Hence the differential equation with unknown the function T(t) is:

$\frac{dT(t)}{dt}=\frac{UA}{E}(T(t)-T_{air}(t))$

if Tair(t) is constant 10C then this simplifies the equation to
$\frac{dT(t)}{dt}=\frac{UA}{E}(T(t)-10)$

3. Apr 1, 2015

### Staff: Mentor

If you don't want to go through the pain of the differential equations, you can do an iterative method with a spreadsheet.

Last edited: Apr 1, 2015
4. Apr 1, 2015

### Tom_K

I think we would need some empirical data to formulate a proper differential equation.
For example, You gave the Tstart and T air but did not give a T finish after 8 hours
Do you have any data for that?
I worked out a (very) rough calculation of how long it would take the tank to lose all of it’s heat energy above 10ºC to the ambient air, assuming the heat loss is linear.
To lose all the heat energy, E = Q
That is, cmΔT = UAt
t (in seconds) = [(1.76 kJ/kgºC) (20000 kg) (80ºC-10 ºC)] / (54.8 m^2 ºC)
= 45,000 seconds 12.5 hours
If the loss is linear in 8 hours the tankT decreases by 45ºC from 80ºC to 35ºC
Do those numbers roughly agree with any actual data you may have?

5. Apr 1, 2015

### Staff: Mentor

This approach is right on target. The only change I would make is that there should be a minus sign on the right hand side of the equation, since the contents are cooling.

Chet

6. Apr 1, 2015

### Delta²

Thanks chet for the correction. I didnt have time to complete my post. The solution to the differential equation assuming Tair is constant is
$T(t)=T_{air}+c_1e^{-\frac{UA}{E}t}$

T(0)=80C so can determine constant c1=70C easily from this initial condition.

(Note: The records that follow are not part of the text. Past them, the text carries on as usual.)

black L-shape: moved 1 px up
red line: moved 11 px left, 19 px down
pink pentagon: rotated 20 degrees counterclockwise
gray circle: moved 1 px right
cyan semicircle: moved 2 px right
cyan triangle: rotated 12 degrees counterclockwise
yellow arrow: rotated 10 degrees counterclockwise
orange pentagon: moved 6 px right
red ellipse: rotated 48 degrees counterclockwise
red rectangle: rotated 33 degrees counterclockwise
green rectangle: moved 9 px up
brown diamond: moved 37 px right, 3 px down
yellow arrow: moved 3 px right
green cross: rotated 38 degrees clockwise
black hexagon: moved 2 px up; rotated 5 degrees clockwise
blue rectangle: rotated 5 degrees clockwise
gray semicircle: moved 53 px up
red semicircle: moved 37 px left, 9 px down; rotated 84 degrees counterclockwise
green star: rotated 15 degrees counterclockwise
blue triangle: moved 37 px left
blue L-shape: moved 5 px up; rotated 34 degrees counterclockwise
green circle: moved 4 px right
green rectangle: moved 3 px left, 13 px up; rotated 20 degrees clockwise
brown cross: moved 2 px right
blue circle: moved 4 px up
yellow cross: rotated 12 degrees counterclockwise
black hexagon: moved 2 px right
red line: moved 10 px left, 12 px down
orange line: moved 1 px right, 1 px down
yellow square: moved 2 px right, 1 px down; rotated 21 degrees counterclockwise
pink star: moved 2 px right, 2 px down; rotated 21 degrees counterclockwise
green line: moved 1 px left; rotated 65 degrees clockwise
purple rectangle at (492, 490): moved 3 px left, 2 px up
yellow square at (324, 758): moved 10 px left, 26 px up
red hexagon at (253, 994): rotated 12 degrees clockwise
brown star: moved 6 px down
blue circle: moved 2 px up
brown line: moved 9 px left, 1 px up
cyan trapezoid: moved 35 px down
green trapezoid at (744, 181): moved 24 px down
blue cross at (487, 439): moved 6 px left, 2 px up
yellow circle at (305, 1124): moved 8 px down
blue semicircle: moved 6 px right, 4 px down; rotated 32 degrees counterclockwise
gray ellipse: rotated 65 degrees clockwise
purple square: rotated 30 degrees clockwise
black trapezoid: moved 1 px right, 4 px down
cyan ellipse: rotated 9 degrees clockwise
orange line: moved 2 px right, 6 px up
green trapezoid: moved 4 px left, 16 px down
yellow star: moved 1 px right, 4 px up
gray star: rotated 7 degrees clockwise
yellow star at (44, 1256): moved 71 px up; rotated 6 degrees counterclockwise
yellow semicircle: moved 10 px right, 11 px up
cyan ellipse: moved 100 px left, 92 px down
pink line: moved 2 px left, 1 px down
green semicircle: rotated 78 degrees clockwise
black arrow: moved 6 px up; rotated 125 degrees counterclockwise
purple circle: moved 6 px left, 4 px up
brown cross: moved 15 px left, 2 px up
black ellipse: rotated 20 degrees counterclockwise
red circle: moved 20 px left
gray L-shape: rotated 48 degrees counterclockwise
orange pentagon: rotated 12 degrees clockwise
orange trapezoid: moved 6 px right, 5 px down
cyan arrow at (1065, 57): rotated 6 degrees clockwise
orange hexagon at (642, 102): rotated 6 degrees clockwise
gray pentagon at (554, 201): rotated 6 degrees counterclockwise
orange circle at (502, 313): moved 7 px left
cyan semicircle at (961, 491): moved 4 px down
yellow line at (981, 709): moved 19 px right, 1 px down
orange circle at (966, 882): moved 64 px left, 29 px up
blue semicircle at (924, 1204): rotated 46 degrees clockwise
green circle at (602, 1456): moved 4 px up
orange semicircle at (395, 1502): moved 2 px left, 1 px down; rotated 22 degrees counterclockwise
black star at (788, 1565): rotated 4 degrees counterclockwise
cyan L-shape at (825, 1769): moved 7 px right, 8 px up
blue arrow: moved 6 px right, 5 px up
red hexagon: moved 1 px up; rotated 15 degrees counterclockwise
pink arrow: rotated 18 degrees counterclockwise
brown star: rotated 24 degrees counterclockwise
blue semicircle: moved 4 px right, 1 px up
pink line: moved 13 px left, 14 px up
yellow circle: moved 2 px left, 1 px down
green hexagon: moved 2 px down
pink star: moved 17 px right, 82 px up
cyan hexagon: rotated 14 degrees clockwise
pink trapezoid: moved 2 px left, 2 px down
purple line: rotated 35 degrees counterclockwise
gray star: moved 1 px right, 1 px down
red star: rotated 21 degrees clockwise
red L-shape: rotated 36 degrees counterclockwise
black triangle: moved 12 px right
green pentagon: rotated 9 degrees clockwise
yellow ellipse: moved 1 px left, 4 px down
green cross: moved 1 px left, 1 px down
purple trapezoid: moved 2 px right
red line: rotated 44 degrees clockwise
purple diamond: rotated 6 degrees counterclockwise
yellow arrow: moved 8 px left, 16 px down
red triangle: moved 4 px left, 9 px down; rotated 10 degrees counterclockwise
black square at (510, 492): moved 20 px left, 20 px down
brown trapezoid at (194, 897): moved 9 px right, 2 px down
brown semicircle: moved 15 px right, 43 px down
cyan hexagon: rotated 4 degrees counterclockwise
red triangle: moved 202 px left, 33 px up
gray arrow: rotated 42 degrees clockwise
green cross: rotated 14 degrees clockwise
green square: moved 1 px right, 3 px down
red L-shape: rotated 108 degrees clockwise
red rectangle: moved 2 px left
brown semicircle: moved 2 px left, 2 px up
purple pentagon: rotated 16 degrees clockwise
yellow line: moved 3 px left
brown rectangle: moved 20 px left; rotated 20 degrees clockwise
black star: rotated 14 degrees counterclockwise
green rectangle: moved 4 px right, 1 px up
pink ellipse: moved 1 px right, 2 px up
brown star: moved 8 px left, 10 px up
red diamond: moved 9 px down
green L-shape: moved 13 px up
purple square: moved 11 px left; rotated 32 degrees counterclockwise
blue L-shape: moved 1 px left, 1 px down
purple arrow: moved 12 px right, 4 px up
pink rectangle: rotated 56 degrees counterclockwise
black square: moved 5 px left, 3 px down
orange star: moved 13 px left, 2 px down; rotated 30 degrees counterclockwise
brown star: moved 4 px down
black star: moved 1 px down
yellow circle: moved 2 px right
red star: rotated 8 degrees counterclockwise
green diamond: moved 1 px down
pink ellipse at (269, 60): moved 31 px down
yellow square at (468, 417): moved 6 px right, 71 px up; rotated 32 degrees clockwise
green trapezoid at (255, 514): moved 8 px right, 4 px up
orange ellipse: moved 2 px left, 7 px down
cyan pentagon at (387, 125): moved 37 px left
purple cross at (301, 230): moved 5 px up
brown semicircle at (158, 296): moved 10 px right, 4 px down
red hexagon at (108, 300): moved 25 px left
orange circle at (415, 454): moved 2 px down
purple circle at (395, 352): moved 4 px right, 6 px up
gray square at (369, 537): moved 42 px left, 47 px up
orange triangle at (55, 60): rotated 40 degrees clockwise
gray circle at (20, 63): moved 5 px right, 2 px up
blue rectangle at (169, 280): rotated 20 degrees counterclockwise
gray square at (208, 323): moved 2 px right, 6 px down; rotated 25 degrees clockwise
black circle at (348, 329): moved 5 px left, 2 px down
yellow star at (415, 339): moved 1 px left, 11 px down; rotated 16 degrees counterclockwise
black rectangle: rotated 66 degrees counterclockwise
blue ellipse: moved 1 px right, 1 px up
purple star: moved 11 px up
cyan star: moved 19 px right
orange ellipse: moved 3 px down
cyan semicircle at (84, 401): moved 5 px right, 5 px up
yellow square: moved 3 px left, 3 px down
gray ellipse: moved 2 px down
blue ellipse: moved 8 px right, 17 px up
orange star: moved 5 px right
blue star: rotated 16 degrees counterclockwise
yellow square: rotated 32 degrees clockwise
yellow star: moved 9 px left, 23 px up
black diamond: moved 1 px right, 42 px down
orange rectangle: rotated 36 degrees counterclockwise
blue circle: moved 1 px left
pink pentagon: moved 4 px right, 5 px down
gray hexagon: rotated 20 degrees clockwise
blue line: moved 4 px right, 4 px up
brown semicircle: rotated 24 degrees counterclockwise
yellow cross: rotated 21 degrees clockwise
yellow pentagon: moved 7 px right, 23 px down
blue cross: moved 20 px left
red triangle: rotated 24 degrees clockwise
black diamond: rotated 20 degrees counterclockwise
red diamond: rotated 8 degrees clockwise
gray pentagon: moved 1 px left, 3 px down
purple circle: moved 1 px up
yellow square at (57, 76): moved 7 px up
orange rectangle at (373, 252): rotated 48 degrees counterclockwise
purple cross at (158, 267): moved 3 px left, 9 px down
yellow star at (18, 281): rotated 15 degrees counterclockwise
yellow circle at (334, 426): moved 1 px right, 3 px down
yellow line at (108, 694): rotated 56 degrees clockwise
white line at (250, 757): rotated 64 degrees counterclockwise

But i dont know whether we can safely assume that Tair remains constant, depends on the cooling of the enviroment around the tank. Theoretically at least the air around the tank cant have perfectly stable temperature cause of the continuous heat transfer from the tank.

7. Apr 1, 2015

### Staff: Mentor

There might also be some significant resistance to heat transfer on the water side of the wall, in addition to the outside resistance, especially if the tank is not stirred. What do you think?

I also like Tom_K's idea of calibrating the model parameters to experimental data.

Chet

8. Apr 1, 2015

### Delta²

yes this seems to be true, depending on the type of liquid an whether the tank is stirred or not the temperature will not be the same throughout the volume of the tank.

Last edited: Apr 1, 2015